Prompt
The full set of entries is to be printed exactly, with pictures excluded.

Provided data
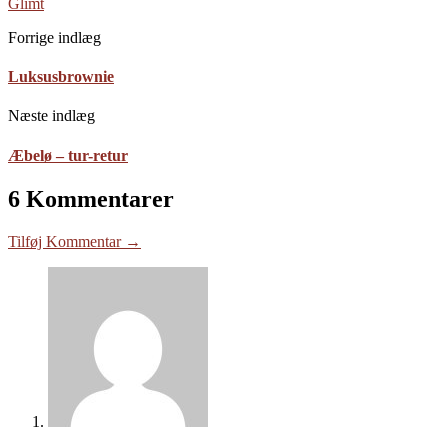
Glimt
Forrige indlæg
Luksusbrownie
Næste indlæg
Æbelø – tur-retur
6 Kommentarer
Tilføj Kommentar →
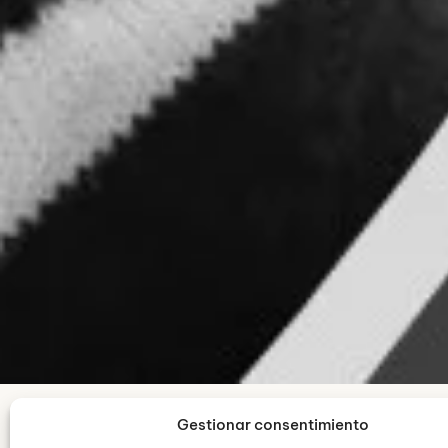
Gestionar consentimiento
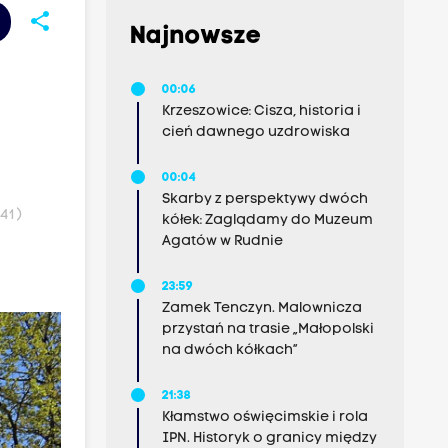
share
Najnowsze
00:06
Krzeszowice: Cisza, historia i
cień dawnego uzdrowiska
00:04
Skarby z perspektywy dwóch
41 )
kółek: Zaglądamy do Muzeum
Agatów w Rudnie
23:59
Zamek Tenczyn. Malownicza
przystań na trasie „Małopolski
na dwóch kółkach”
21:38
Kłamstwo oświęcimskie i rola
IPN. Historyk o granicy między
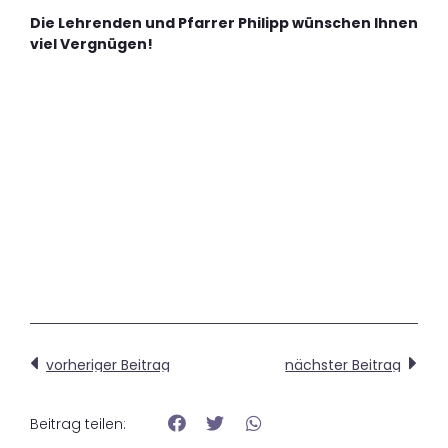
Die Lehrenden und Pfarrer Philipp wünschen Ihnen
viel Vergnügen!
vorheriger Beitrag
nächster Beitrag
Beitrag teilen:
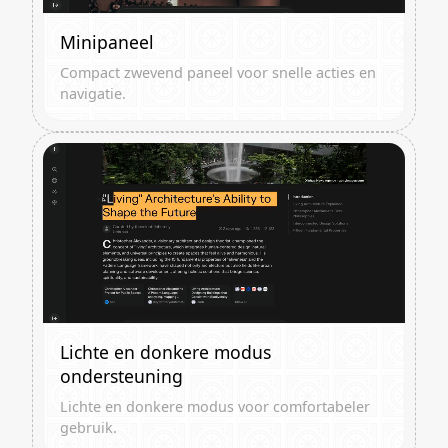
Minipaneel
Compact zwevend paneel voor snelle acties en
navigatie.
Lichte en donkere modus
ondersteuning
Lichte en donkere modus voor comfortabeler
gebruik.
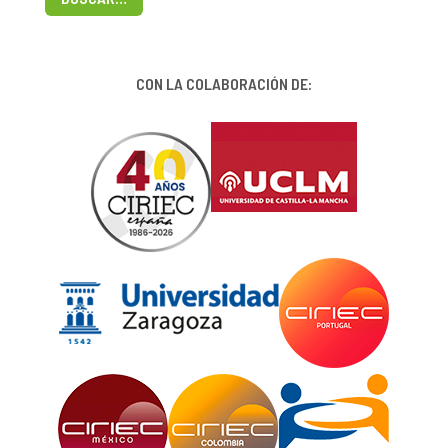
CON LA COLABORACIÓN DE:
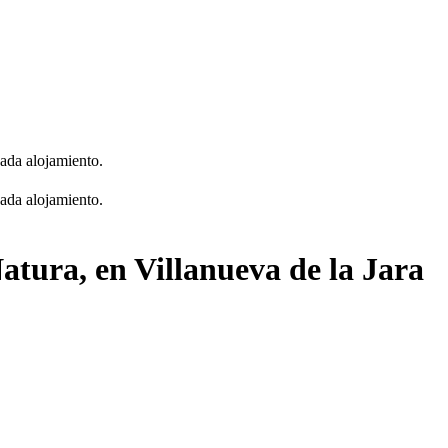
cada alojamiento.
cada alojamiento.
Natura, en Villanueva de la Jara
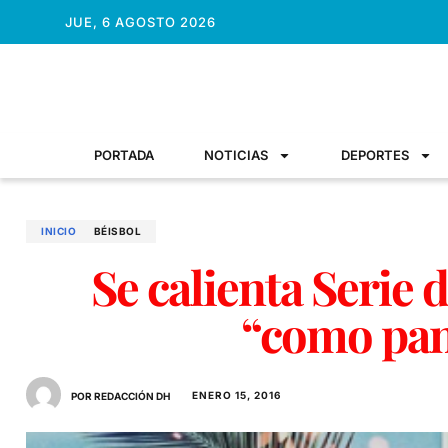
JUE, 6 AGOSTO 2026
PORTADA
NOTICIAS
DEPORTES
INICIO
BÉISBOL
Se calienta Serie 
“como pan
ENERO 15, 2016
POR REDACCIÓN DH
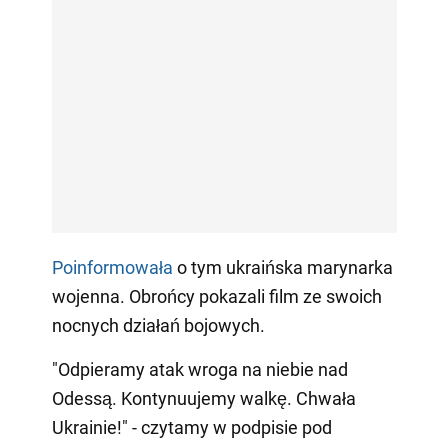
Poinformowała
o tym ukraińska marynarka
wojenna. Obrońcy pokazali film ze swoich
nocnych działań bojowych.
"Odpieramy atak wroga na niebie nad
Odessą. Kontynuujemy walkę. Chwała
Ukrainie!" - czytamy w podpisie pod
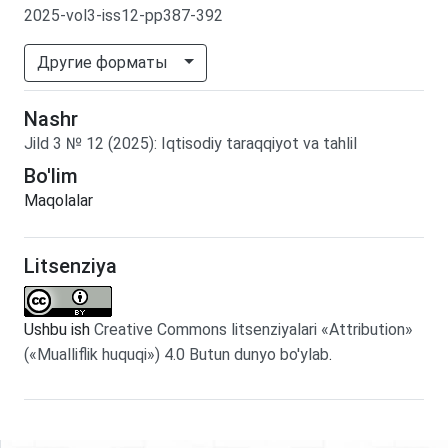
2025-vol3-iss12-pp387-392
Другие форматы
Nashr
Jild
3
№
12
(2025)
:
Iqtisodiy taraqqiyot va tahlil
Bo'lim
Maqolalar
Litsenziya
Ushbu ish
Creative Commons litsenziyalari «Attribution»
(«Mualliflik huquqi») 4.0 Butun dunyo bo'ylab
.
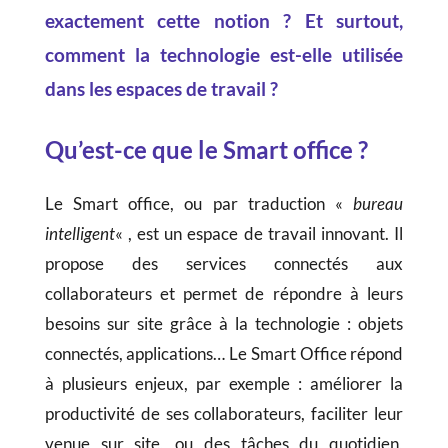
exactement cette notion ? Et surtout,
comment la technologie est-elle utilisée
dans les espaces de travail ?
Qu’est-ce que le Smart office ?
Le Smart office, ou par traduction «
bureau
intelligent
« , est un espace de travail innovant. Il
propose des services connectés aux
collaborateurs et permet de répondre à leurs
besoins sur site grâce à la technologie : objets
connectés, applications… Le Smart Office répond
à plusieurs enjeux, par exemple : améliorer la
productivité de ses collaborateurs, faciliter leur
venue sur site, ou des tâches du quotidien,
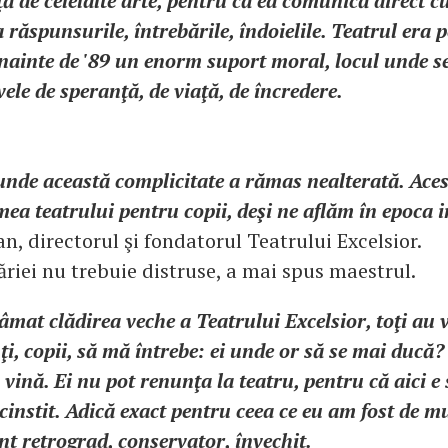
ă de celelalte arte, pentru că ea comunică direct cu
a răspunsurile, întrebările, îndoielile. Teatrul era 
nainte de '89 un enorm suport moral, locul unde se
vele de speranţă, de viaţă, de încredere.
 unde această complicitate a rămas nealterată. Ace
mea teatrului pentru copii, deşi ne aflăm în epoca 
n, directorul şi fondatorul Teatrului Excelsior.
ăriei nu trebuie distruse, a mai spus maestrul.
mat clădirea veche a Teatrului Excelsior, toţi au 
ţi, copii, să mă întrebe: ei unde or să se mai ducă? 
vină. Ei nu pot renunţa la teatru, pentru că aici e 
cinstit. Adică exact pentru ceea ce eu am fost de mu
unt retrograd, conservator, învechit.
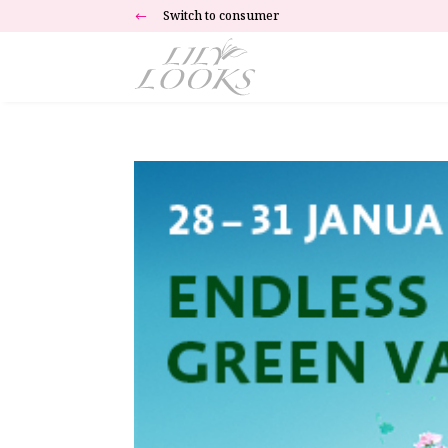
Switch to consumer
#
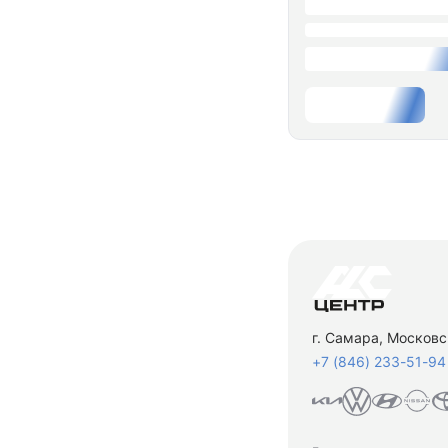
г. Самара, Московс
+7 (846) 233-51-94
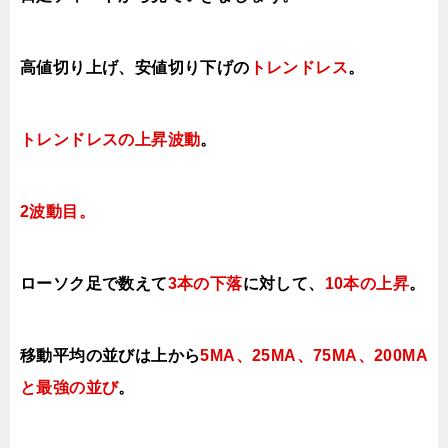
高値切り上げ、安値切り下げの
トレンドレス
。
トレンドレスの上昇波動
。
2波動目。
ローソク足で数えて
3本の下落
に対して、
10本の上昇
。
移動平均の並びは上から
5MA、25MA、75MA、200MA
と最強の並び
。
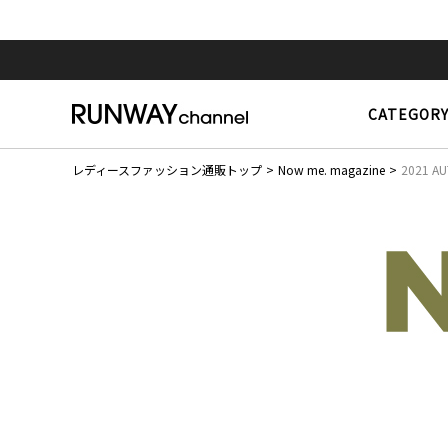
CATEGOR
レディースファッション通販トップ
Now me. magazine
2021 A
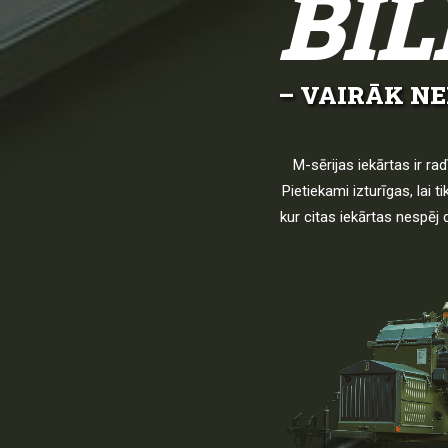
BIL
– VAIRĀK N
M-sērijas iekārtas ir ra
Pietiekami izturīgas, lai 
kur citas iekārtas nespēj 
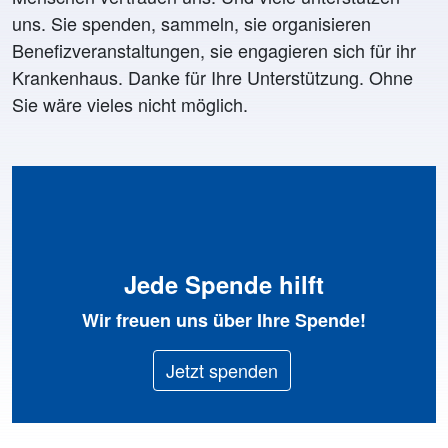
uns. Sie spenden, sammeln, sie organisieren
Benefizveranstaltungen, sie engagieren sich für ihr
Krankenhaus. Danke für Ihre Unterstützung. Ohne
Sie wäre vieles nicht möglich.
Jede Spende hilft
Wir freuen uns über Ihre Spende!
Jetzt spenden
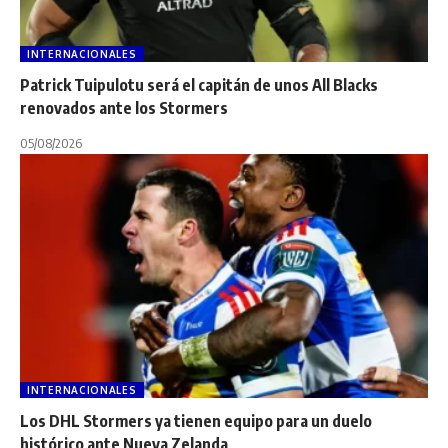
INTERNACIONALES
Patrick Tuipulotu será el capitán de unos All Blacks
renovados ante los Stormers
05/08/2026
INTERNACIONALES
Los DHL Stormers ya tienen equipo para un duelo
histórico ante Nueva Zelanda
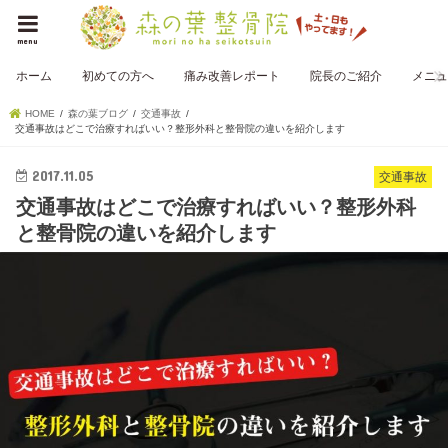
menu
ホーム
初めての方へ
痛み改善レポート
院長のご紹介
メニュ
HOME
森の葉ブログ
交通事故
交通事故はどこで治療すればいい？整形外科と整骨院の違いを紹介します
2017.11.05
交通事故
交通事故はどこで治療すればいい？整形外科
と整骨院の違いを紹介します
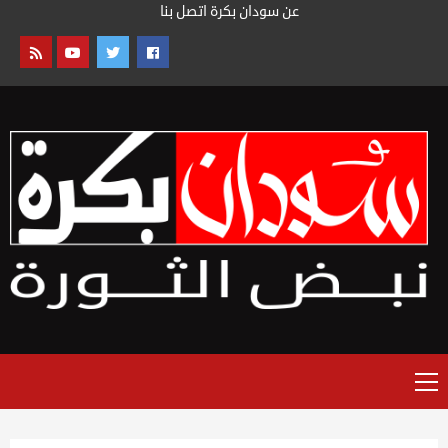
خطى
عن سودان بكرة
اتصل بنا
لى
لمحتوى
القائمة
الرئيسية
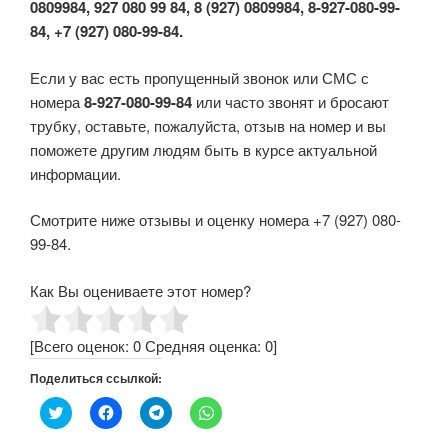
0809984, 927 080 99 84, 8 (927) 0809984, 8-927-080-99-
84, +7 (927) 080-99-84.
Если у вас есть пропущенный звонок или СМС с
номера
8-927-080-99-84
или часто звонят и бросают
трубку, оставьте, пожалуйста, отзыв на номер и вы
поможете другим людям быть в курсе актуальной
информации.
Смотрите ниже отзывы и оценку номера +7 (927) 080-
99-84.
Как Вы оцениваете этот номер?
[Всего оценок:
0
Средняя оценка:
0
]
Поделиться ссылкой:
Н
Н
Н
Н
а
а
а
а
ж
ж
ж
ж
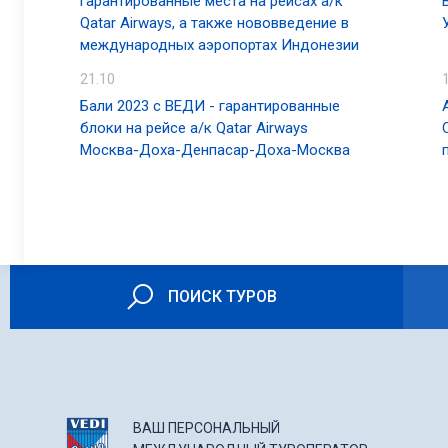
гарантированные места на рейсах а/к
Qatar Airways, а также нововведение в
международных аэропортах Индонезии
21.10
Бали 2023 с ВЕДИ - гарантированные
блоки на рейсе а/к Qatar Airways
Москва-Доха-Денпасар-Доха-Москва
ПОИСК ТУРОВ
ВАШ ПЕРСОНАЛЬНЫЙ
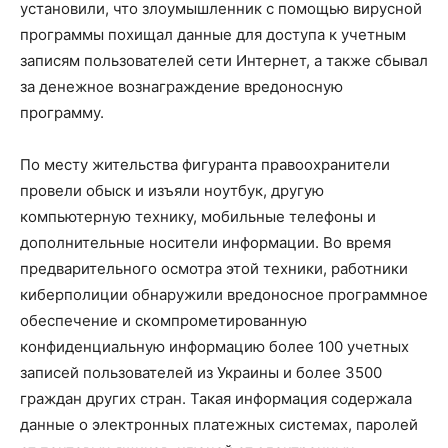
установили, что злоумышленник с помощью вирусной
программы похищал данные для доступа к учетным
записям пользователей сети Интернет, а также сбывал
за денежное вознаграждение вредоносную
программу.
По месту жительства фигуранта правоохранители
провели обыск и изъяли ноутбук, другую
компьютерную технику, мобильные телефоны и
дополнительные носители информации. Во время
предварительного осмотра этой техники, работники
киберполиции обнаружили вредоносное программное
обеспечение и скомпрометированную
конфиденциальную информацию более 100 учетных
записей пользователей из Украины и более 3500
граждан других стран. Такая информация содержала
данные о электронных платежных системах, паролей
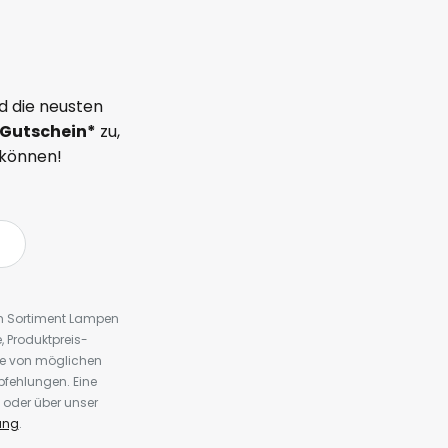
d die neusten
Gutschein*
zu,
 können!
em Sortiment Lampen
 Produktpreis-
te von möglichen
fehlungen. Eine
 oder über unser
ung
.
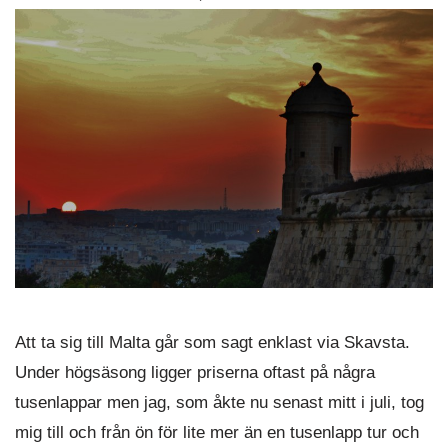
Att ta sig till Malta går som sagt enklast via Skavsta.
Under högsäsong ligger priserna oftast på några
tusenlappar men jag, som åkte nu senast mitt i juli, tog
mig till och från ön för lite mer än en tusenlapp tur och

Response area
Glimt
Forrige indlæg
Luksusbrownie
Næste indlæg
Æbelø – tur-retur
6 Kommentarer
Tilføj Kommentar →
Gestionar consentimiento
share
Najnowsze
00:06
Krzeszowice: Cisza, historia i
cień dawnego uzdrowiska
00:04
Skarby z perspektywy dwóch
41 )
kółek: Zaglądamy do Muzeum
Agatów w Rudnie
23:59
Zamek Tenczyn. Malownicza
przystań na trasie „Małopolski
na dwóch kółkach”
21:38
Kłamstwo oświęcimskie i rola
IPN. Historyk o granicy między
Die Lehrenden und Pfarrer Philipp wünschen Ihnen
viel Vergnügen!
vorheriger Beitrag
nächster Beitrag
Beitrag teilen:
Minipaneel
Compact zwevend paneel voor snelle acties en
navigatie.
Lichte en donkere modus
ondersteuning
Lichte en donkere modus voor comfortabeler
gebruik.
CON LA COLABORACIÓN DE:
cada alojamiento.
cada alojamiento.
Natura, en Villanueva de la Jara
JUE, 6 AGOSTO 2026
PORTADA
NOTICIAS
DEPORTES
INICIO
BÉISBOL
Se calienta Serie 
“como pan
ENERO 15, 2016
POR REDACCIÓN DH
Poinformowała
o tym ukraińska marynarka
wojenna. Obrońcy pokazali film ze swoich
nocnych działań bojowych.
"Odpieramy atak wroga na niebie nad
Odessą. Kontynuujemy walkę. Chwała
Ukrainie!" - czytamy w podpisie pod
2025-vol3-iss12-pp387-392
Другие форматы
Nashr
Jild
3
№
12
(2025)
:
Iqtisodiy taraqqiyot va tahlil
Bo'lim
Maqolalar
Litsenziya
Ushbu ish
Creative Commons litsenziyalari «Attribution»
(«Mualliflik huquqi») 4.0 Butun dunyo bo'ylab
.
exactement cette notion ? Et surtout,
comment la technologie est-elle utilisée
dans les espaces de travail ?
Qu’est-ce que le Smart office ?
Le Smart office, ou par traduction «
bureau
intelligent
« , est un espace de travail innovant. Il
propose des services connectés aux
collaborateurs et permet de répondre à leurs
besoins sur site grâce à la technologie : objets
connectés, applications… Le Smart Office répond
à plusieurs enjeux, par exemple : améliorer la
productivité de ses collaborateurs, faciliter leur
venue sur site, ou des tâches du quotidien,
ă de celelalte arte, pentru că ea comunică direct cu
a răspunsurile, întrebările, îndoielile. Teatrul era 
nainte de '89 un enorm suport moral, locul unde se
vele de speranţă, de viaţă, de încredere.
 unde această complicitate a rămas nealterată. Ace
mea teatrului pentru copii, deşi ne aflăm în epoca 
n, directorul şi fondatorul Teatrului Excelsior.
ăriei nu trebuie distruse, a mai spus maestrul.
mat clădirea veche a Teatrului Excelsior, toţi au 
ţi, copii, să mă întrebe: ei unde or să se mai ducă? 
vină. Ei nu pot renunţa la teatru, pentru că aici e 
cinstit. Adică exact pentru ceea ce eu am fost de mu
unt retrograd, conservator, învechit.
Switch to consumer
#
г. Самара, Московс
+7 (846) 233-51-94
高値切り上げ、安値切り下げの
トレンドレス
。
トレンドレスの上昇波動
。
2波動目。
ローソク足で数えて
3本の下落
に対して、
10本の上昇
。
移動平均の並びは上から
5MA、25MA、75MA、200MA
と最強の並び
。
CATEGOR
レディースファッション通販トップ
Now me. magazine
2021 A
BIL
– VAIRĀK N
M-sērijas iekārtas ir ra
Pietiekami izturīgas, lai 
kur citas iekārtas nespēj 
uns. Sie spenden, sammeln, sie organisieren
Benefizveranstaltungen, sie engagieren sich für ihr
Krankenhaus. Danke für Ihre Unterstützung. Ohne
Sie wäre vieles nicht möglich.
Jede Spende hilft
Wir freuen uns über Ihre Spende!
Jetzt spenden
INTERNACIONALES
Patrick Tuipulotu será el capitán de unos All Blacks
renovados ante los Stormers
05/08/2026
INTERNACIONALES
Los DHL Stormers ya tienen equipo para un duelo
histórico ante Nueva Zelanda
menu
ホーム
初めての方へ
痛み改善レポート
院長のご紹介
メニュ
HOME
森の葉ブログ
交通事故
交通事故はどこで治療すればいい？整形外科と整骨院の違いを紹介します
2017.11.05
交通事故
交通事故はどこで治療すればいい？整形外科
と整骨院の違いを紹介します
خطى
عن سودان بكرة
اتصل بنا
لى
لمحتوى
القائمة
الرئيسية
0809984, 927 080 99 84, 8 (927) 0809984, 8-927-080-99-
84, +7 (927) 080-99-84.
Если у вас есть пропущенный звонок или СМС с
номера
8-927-080-99-84
или часто звонят и бросают
трубку, оставьте, пожалуйста, отзыв на номер и вы
поможете другим людям быть в курсе актуальной
информации.
Смотрите ниже отзывы и оценку номера +7 (927) 080-
99-84.
Как Вы оцениваете этот номер?
[Всего оценок:
0
Средняя оценка:
0
]
Поделиться ссылкой:
Н
Н
Н
Н
а
а
а
а
ж
ж
ж
ж
гарантированные места на рейсах а/к
Qatar Airways, а также нововведение в
международных аэропортах Индонезии
21.10
Бали 2023 с ВЕДИ - гарантированные
блоки на рейсе а/к Qatar Airways
Москва-Доха-Денпасар-Доха-Москва
ПОИСК ТУРОВ
ВАШ ПЕРСОНАЛЬНЫЙ
установили, что злоумышленник с помощью вирусной
программы похищал данные для доступа к учетным
записям пользователей сети Интернет, а также сбывал
за денежное вознаграждение вредоносную
программу.
По месту жительства фигуранта правоохранители
провели обыск и изъяли ноутбук, другую
компьютерную технику, мобильные телефоны и
дополнительные носители информации. Во время
предварительного осмотра этой техники, работники
киберполиции обнаружили вредоносное программное
обеспечение и скомпрометированную
конфиденциальную информацию более 100 учетных
записей пользователей из Украины и более 3500
граждан других стран. Такая информация содержала
данные о электронных платежных системах, паролей
d die neusten
Gutschein*
zu,
 können!
em Sortiment Lampen
 Produktpreis-
te von möglichen
fehlungen. Eine
 oder über unser
ung
.
Att ta sig till Malta går som sagt enklast via Skavsta.
Under högsäsong ligger priserna oftast på några
tusenlappar men jag, som åkte nu senast mitt i juli, tog
mig till och från ön för lite mer än en tusenlapp tur och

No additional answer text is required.